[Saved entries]
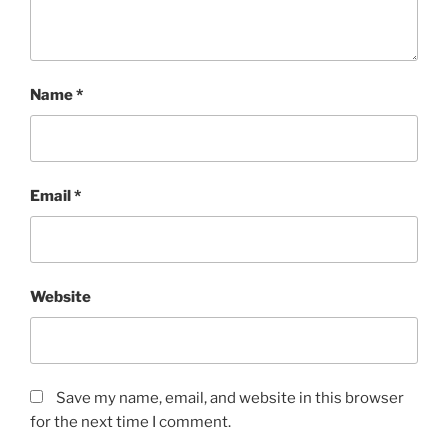
Name
*
Email
*
Website
Save my name, email, and website in this browser
for the next time I comment.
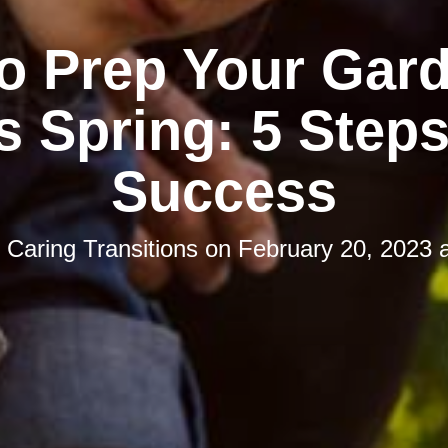
o Prep Your Gard
s Spring: 5 Steps
Success
y
Caring Transitions
on
February 20, 2023 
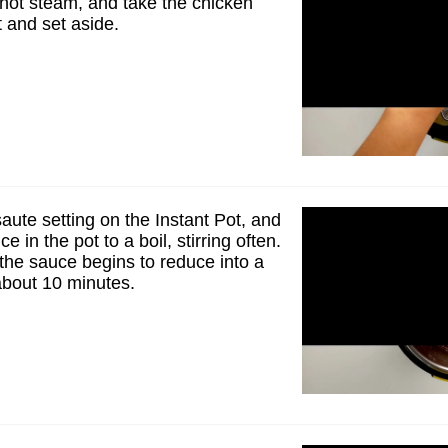
 hot steam, and take the chicken
t and set aside.
aute setting on the Instant Pot, and
e in the pot to a boil, stirring often.
 the sauce begins to reduce into a
 about 10 minutes.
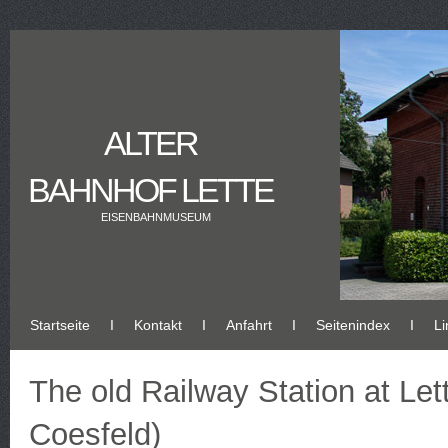
ALTER
BAHNHOF LETTE
EISENBAHNMUSEUM
Startseite
Ι
Kontakt
Ι
Anfahrt
Ι
Seitenindex
Ι
Li
The old Railway Station at Let
Coesfeld)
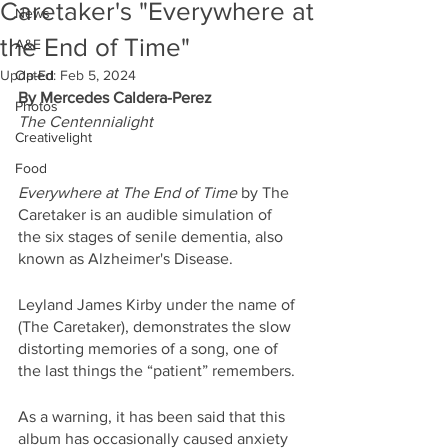
Caretaker's "Everywhere at
News
the End of Time"
A&E
Updated:
Op-Ed
Feb 5, 2024
By Mercedes Caldera-Perez
Photos
The Centennialight
Creativelight
Food
Everywhere at The End of Time 
by The 
Caretaker is an audible simulation of 
the six stages of senile dementia, also 
known as Alzheimer's Disease. 
Leyland James Kirby under the name of 
(The Caretaker), demonstrates the slow 
distorting memories of a song, one of 
the last things the “patient” remembers. 
As a warning, it has been said that this 
album has occasionally caused anxiety 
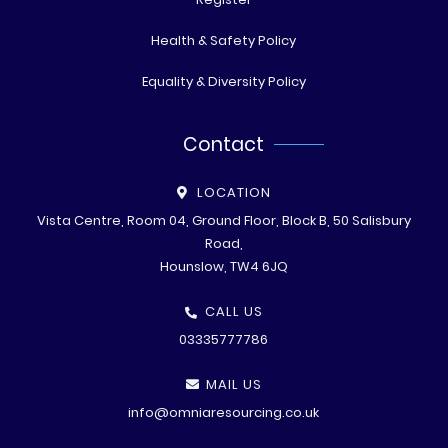
Health & Safety Policy
Equality & Diversity Policy
Contact
LOCATION
Vista Centre, Room 04, Ground Floor, Block B, 50 Salisbury
Road,
Hounslow, TW4 6JQ
CALL US
03335777786
MAIL US
info@omniaresourcing.co.uk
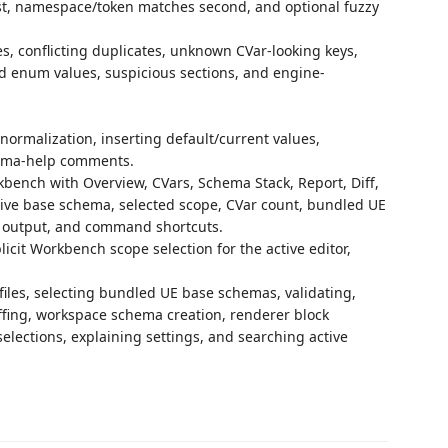
rst, namespace/token matches second, and optional fuzzy
es, conflicting duplicates, unknown CVar-looking keys,
id enum values, suspicious sections, and engine-
normalization, inserting default/current values,
ema-help comments.
kbench with Overview, CVars, Schema Stack, Report, Diff,
ctive base schema, selected scope, CVar count, bundled UE
ff output, and command shortcuts.
icit Workbench scope selection for the active editor,
es, selecting bundled UE base schemas, validating,
ffing, workspace schema creation, renderer block
elections, explaining settings, and searching active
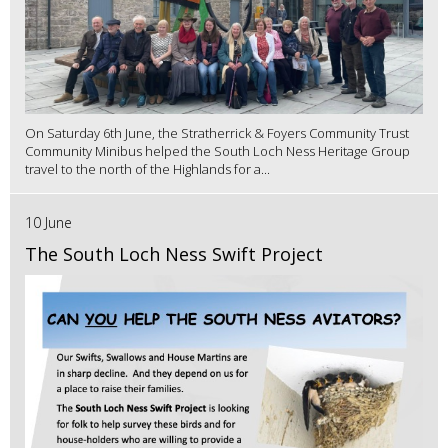
On Saturday 6th June, the Stratherrick & Foyers Community Trust
Community Minibus helped the South Loch Ness Heritage Group
travel to the north of the Highlands for a...
10 June
The South Loch Ness Swift Project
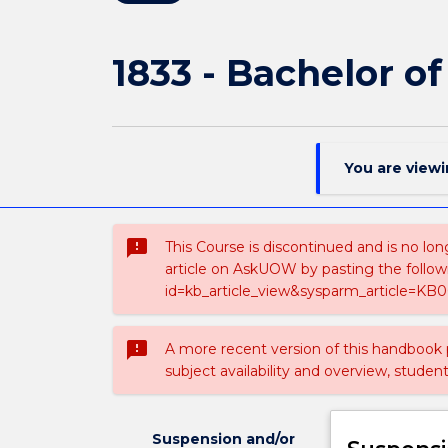
1833 - Bachelor of
You are view
sms_failed
This Course is discontinued and is no lon
article on AskUOW by pasting the follow
id=kb_article_view&sysparm_article=KB0
sms_failed
A more recent version of this handbook
subject availability and overview, studen
Suspension and/or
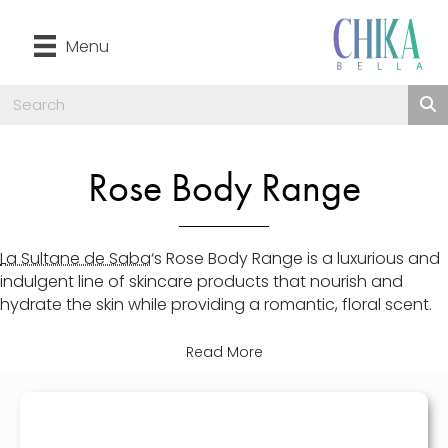
Menu
Rose Body Range
La Sultane de Saba
‘s Rose Body Range is a luxurious and
indulgent line of skincare products that nourish and
hydrate the skin while providing a romantic, floral scent.
Read More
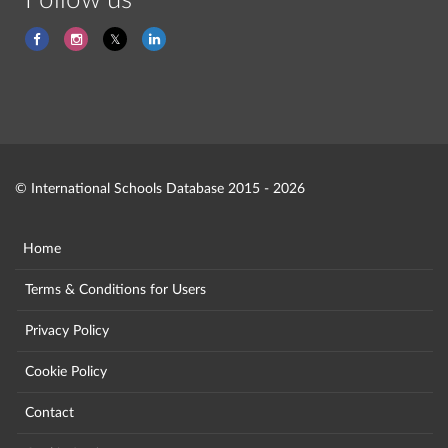
Follow us
© International Schools Database 2015 - 2026
Home
Terms & Conditions for Users
Privacy Policy
Cookie Policy
Contact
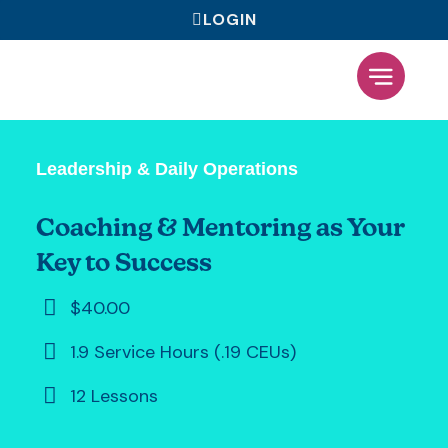
LOGIN
What We Offer
Leadership & Daily Operations
Coaching & Mentoring as Your
Key to Success
$40.00
1.9 Service Hours (.19 CEUs)
12 Lessons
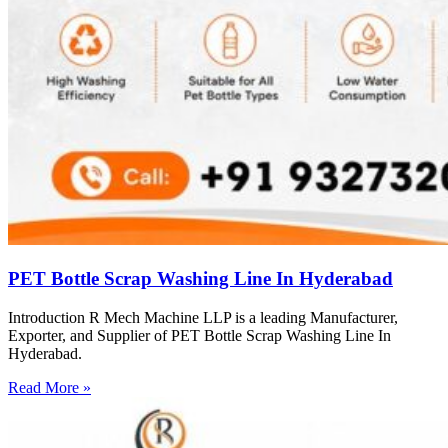
PET Bottle Scrap Washing Line In Hyderabad
Introduction R Mech Machine LLP is a leading Manufacturer,
Exporter, and Supplier of PET Bottle Scrap Washing Line In
Hyderabad.
Read More »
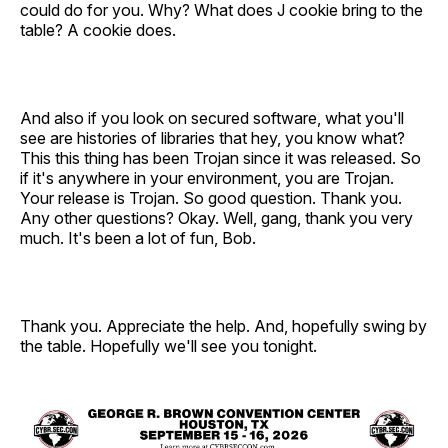
could do for you. Why? What does J cookie bring to the
table? A cookie does.
And also if you look on secured software, what you'll
see are histories of libraries that hey, you know what?
This this thing has been Trojan since it was released. So
if it's anywhere in your environment, you are Trojan.
Your release is Trojan. So good question. Thank you.
Any other questions? Okay. Well, gang, thank you very
much. It's been a lot of fun, Bob.
Thank you. Appreciate the help. And, hopefully swing by
the table. Hopefully we'll see you tonight.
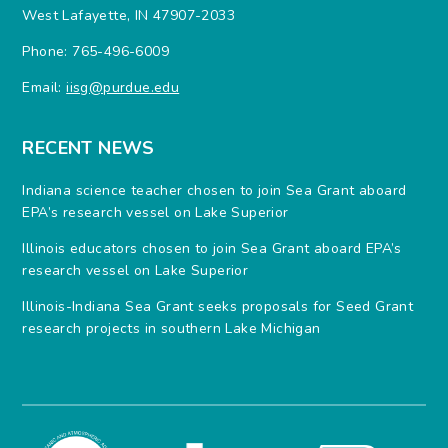
West Lafayette, IN 47907-2033
Phone: 765-496-6009
Email:
iisg@purdue.edu
RECENT NEWS
Indiana science teacher chosen to join Sea Grant aboard
EPA’s research vessel on Lake Superior
Illinois educators chosen to join Sea Grant aboard EPA’s
research vessel on Lake Superior
Illinois-Indiana Sea Grant seeks proposals for Seed Grant
research projects in southern Lake Michigan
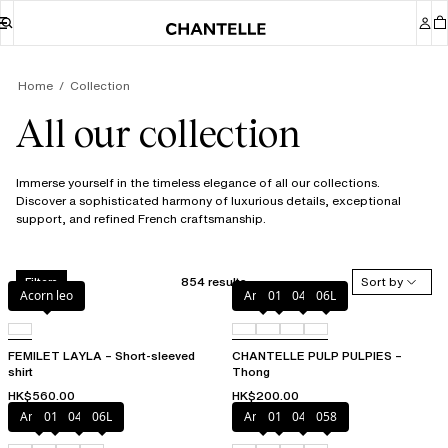
Home
Collection
All our collection
Immerse yourself in the timeless elegance of all our collections.
Discover a sophisticated harmony of luxurious details, exceptional
support, and refined French craftsmanship.
854 results
Sort by
Filters
Acorn leo
Amber
011
044
06L
FEMILET LAYLA – Short-sleeved
CHANTELLE PULP PULPIES –
shirt
Thong
HK$560.00
HK$200.00
Amber
011
044
06L
Amber
011
044
058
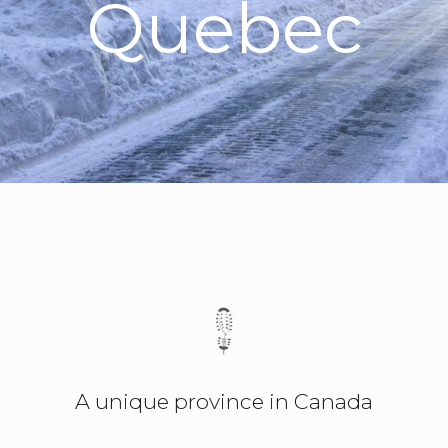
Quebec
A unique province in Canada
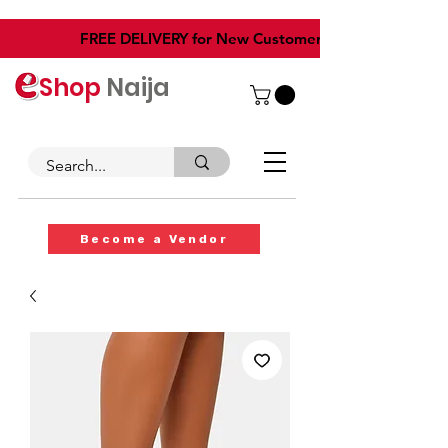
​FREE DELIVERY for New Customers
Shop
Naija
Become a Vendor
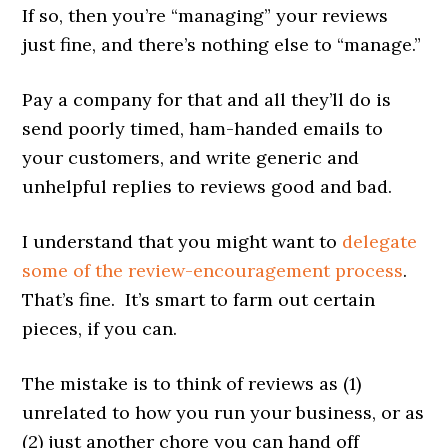
If so, then you’re “managing” your reviews
just fine, and there’s nothing else to “manage.”
Pay a company for that and all they’ll do is
send poorly timed, ham-handed emails to
your customers, and write generic and
unhelpful replies to reviews good and bad.
I understand that you might want to
delegate
some of the review-encouragement process
.
That’s fine. It’s smart to farm out certain
pieces, if you can.
The mistake is to think of reviews as (1)
unrelated to how you run your business, or as
(2) just another chore you can hand off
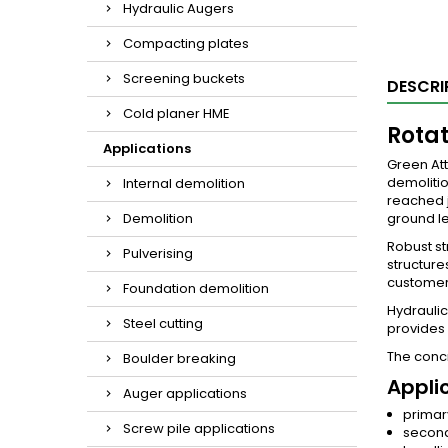
Hydraulic Augers
Compacting plates
Screening buckets
DESCRI
Cold planer HME
Rotat
Applications
Green Att
demolitio
Internal demolition
reached j
Demolition
ground le
Robust st
Pulverising
structure
customer’
Foundation demolition
Hydraulic
Steel cutting
provides
The concr
Boulder breaking
Appli
Auger applications
primar
Screw pile applications
second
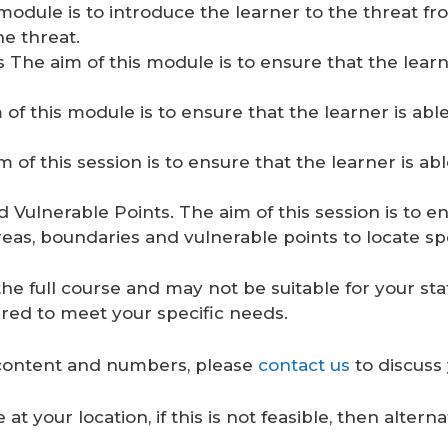
odule is to introduce the learner to the threat fr
he threat.
he aim of this module is to ensure that the learne
f this module is to ensure that the learner is abl
of this session is to ensure that the learner is ab
ulnerable Points. The aim of this session is to en
eas, boundaries and vulnerable points to locate spe
he full course and may not be suitable for your sta
red to meet your specific needs.
ontent and numbers, please
contact us
to discuss 
at your location, if this is not feasible, then alter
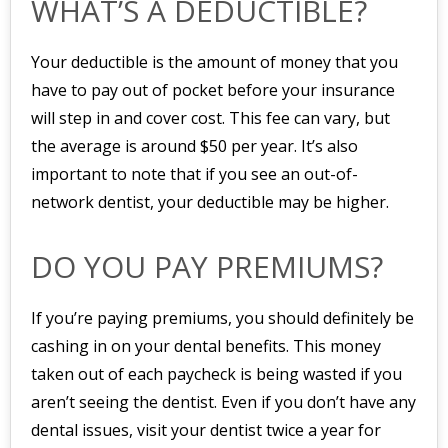
WHAT’S A DEDUCTIBLE?
Your deductible is the amount of money that you
have to pay out of pocket before your insurance
will step in and cover cost. This fee can vary, but
the average is around $50 per year. It’s also
important to note that if you see an out-of-
network dentist, your deductible may be higher.
DO YOU PAY PREMIUMS?
If you’re paying premiums, you should definitely be
cashing in on your dental benefits. This money
taken out of each paycheck is being wasted if you
aren’t seeing the dentist. Even if you don’t have any
dental issues, visit your dentist twice a year for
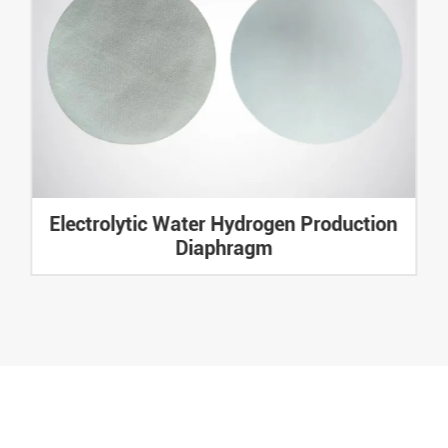
Electrolytic Water Hydrogen Production
Diaphragm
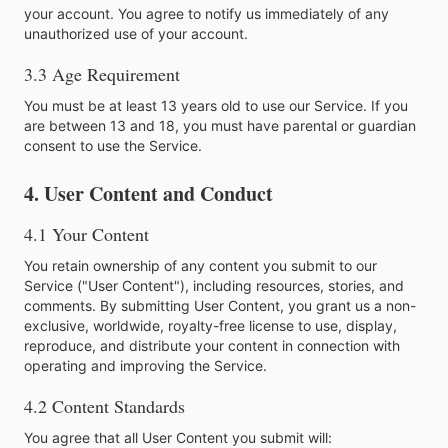
your account. You agree to notify us immediately of any
unauthorized use of your account.
3.3 Age Requirement
You must be at least 13 years old to use our Service. If you
are between 13 and 18, you must have parental or guardian
consent to use the Service.
4. User Content and Conduct
4.1 Your Content
You retain ownership of any content you submit to our
Service ("User Content"), including resources, stories, and
comments. By submitting User Content, you grant us a non-
exclusive, worldwide, royalty-free license to use, display,
reproduce, and distribute your content in connection with
operating and improving the Service.
4.2 Content Standards
You agree that all User Content you submit will:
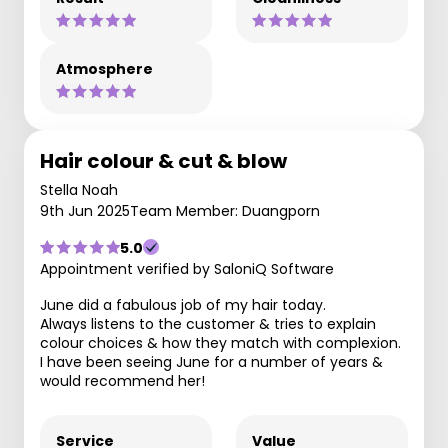
Atmosphere
Hair colour & cut & blow
Stella Noah
9th Jun 2025
Team Member: Duangporn
5.0
Appointment verified by SaloniQ Software
June did a fabulous job of my hair today.
Always listens to the customer & tries to explain
colour choices & how they match with complexion.
I have been seeing June for a number of years &
would recommend her!
Service
Value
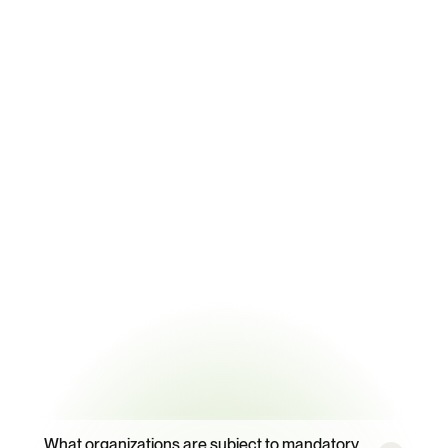
Key Statistics
88,323
Certified sites tracked with automatic regulatory threshold sync
99.2%
Energy data extraction accuracy from supplier and facility 
documents
95%
Supplier response rate with CORA-powered campaigns
Frequently
Asked
Questions
What organizations are subject to mandatory 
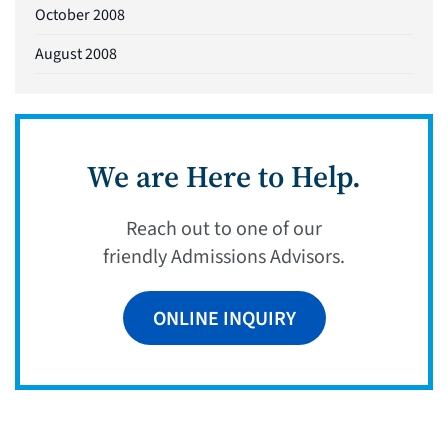
October 2008
August 2008
We are Here to Help.
Reach out to one of our
friendly Admissions Advisors.
ONLINE INQUIRY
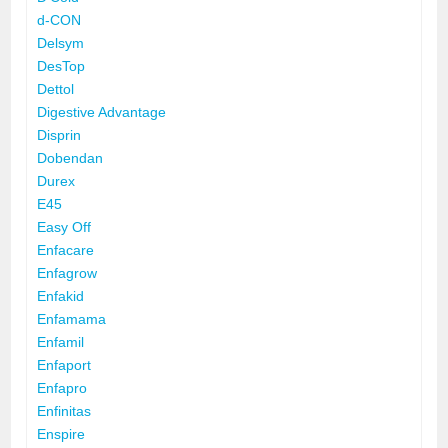
d-CON
Delsym
DesTop
Dettol
Digestive Advantage
Disprin
Dobendan
Durex
E45
Easy Off
Enfacare
Enfagrow
Enfakid
Enfamama
Enfamil
Enfaport
Enfapro
Enfinitas
Enspire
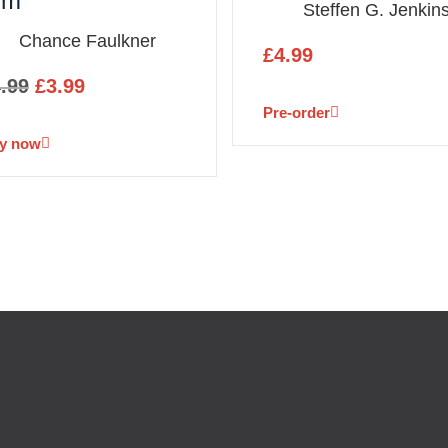
im
Steffen G. Jenkin
Chance Faulkner
£
4.99
.99
£
3.99
Pre-order
y now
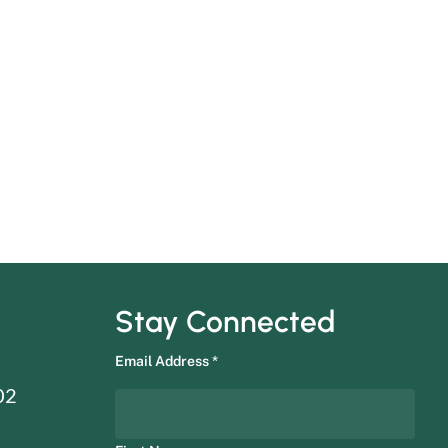
Stay Connected
Email Address
*
02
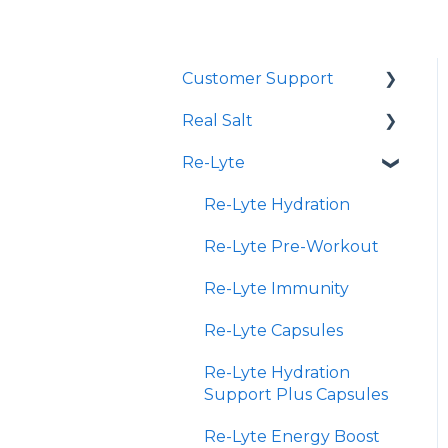
Customer Support
Real Salt
Shopping Online
Re-Lyte
Wholesale
Smoked Real Salt
Re-Lyte Hydration
Re-Lyte Pre-Workout
Re-Lyte Immunity
Re-Lyte Capsules
Re-Lyte Hydration
Support Plus Capsules
Re-Lyte Energy Boost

• _TO DO_
Which lines of the entries above contain the string "money"? Copy each one.

• _FINAL ANSWER_
Your deductible is the amount of money that you
cashing in on your dental benefits. This money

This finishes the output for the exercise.